April 12, 2007

Microsoft pressures testers after software leak

The company is cutting off a group of testers until it finds the identity of the one who leaked a preview of Windows Home Server

Microsoft is taking tough measures to find out who leaked a CTP (Community Technology Preview) of Windows Home Server to The Hotfix.net blog after the software preview was posted on the site by a user named "Richard" soon after it was released to a small group of testers.

In a e-mail to testers obtained by the IDG News Service, Kevin Beares, the Windows Home Server community lead at Microsoft, wrote to MVPs (Most Valuable Professionals) whose name contain "Richard" that they will not have access to the beta until he finds out who leaked the software to The Hotfix.net site. MVP is a title Microsoft gives people who are active and helpful in communities for Microsoft's different product groups, and many MVPs end up being early testers of products.

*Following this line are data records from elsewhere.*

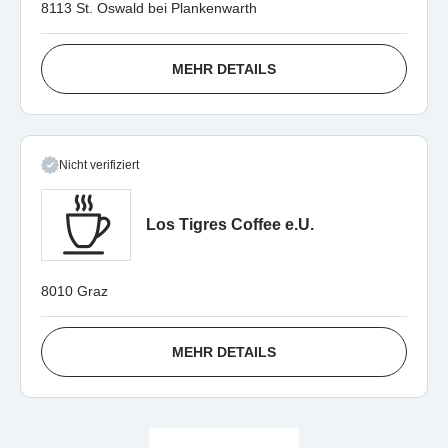
8113 St. Oswald bei Plankenwarth
MEHR DETAILS
Nicht verifiziert
Los Tigres Coffee e.U.
8010 Graz
MEHR DETAILS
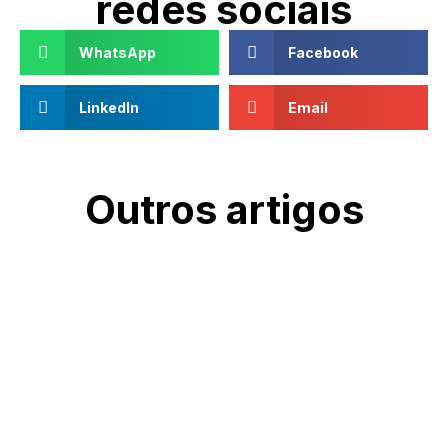
redes sociais
WhatsApp
Facebook
LinkedIn
Email
Outros artigos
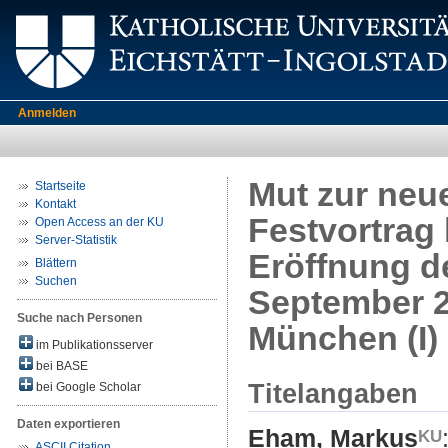
Anmelden
Mut zur neu
Startseite
Kontakt
Festvortrag 
Open Access an der KU
Server-Statistik
Eröffnung d
Blättern
Suchen
September 2
Suche nach Personen
München (I)
im Publikationsserver
bei BASE
Titelangaben
bei Google Scholar
Daten exportieren
Eham, Markus
ASCII Citation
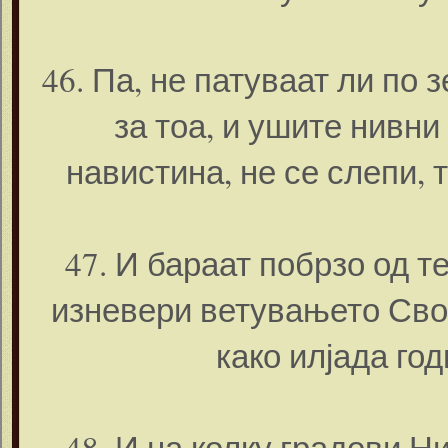
46. Па, не патуваат ли по 
за тоа, и ушите нивни 
навистина, не се слепи, 
47. И бараат побрзо од те
изневери ветувањето Свое
како илјада год
48. И на колку градови Н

"For right now, you have no access to the beta until I can find the Richard who posted the WHS (Windows Home Server) CTP on this site," the e-mail said. "I will work with the Connect Admin team to determine which one of you is the real culprit of this leak."

Beares apologized for having to punish all MPVs with the name "Richard" by withholding the CTP, and said if the person who posted the release "comes clean," he may "have some discretion as to what actions I take."

Windows Home Server is a new version of the Windows OS that lets users set up secure networks of PCs at home so they can share and store media files. A Beta 2 of the software is available now, and the final release is expected to ship before the end of the year.

Ethan Allen, the owner of the Hotfix.net site who works as a quality assurance manager for a Bellevue, Washington-based software company, said that Microsoft also contacted him to ask him to remove the Windows Home Server CTP from his site. He said it has been moved from the main site to a private download page.

Allen said he has caught flak from Microsoft because he posted fixes that he claims will be in Windows Vista Service Pack 1 on his site last week. The company asked him to take down the software pack, which he did. However, "Microsoft has been on my case about other things," the CTP of Windows Home Server among them, Allen said Thursday.

He said that Microsoft has "spies" in the forums on the Hotfix.net in an attempt to find out who is leaking software previews on his site. Microsoft also asked him to provide the names of who is leaking Microsoft files to his site, but he said he declined to do so.

Joel Sider, a spokesman for the Windows Home Server group at Microsoft, said the company distributes new test builds confidentially to select testers so they can work out the bugs before it is released to the broader testing group, and so is concerned if unauthorized users get access to the software.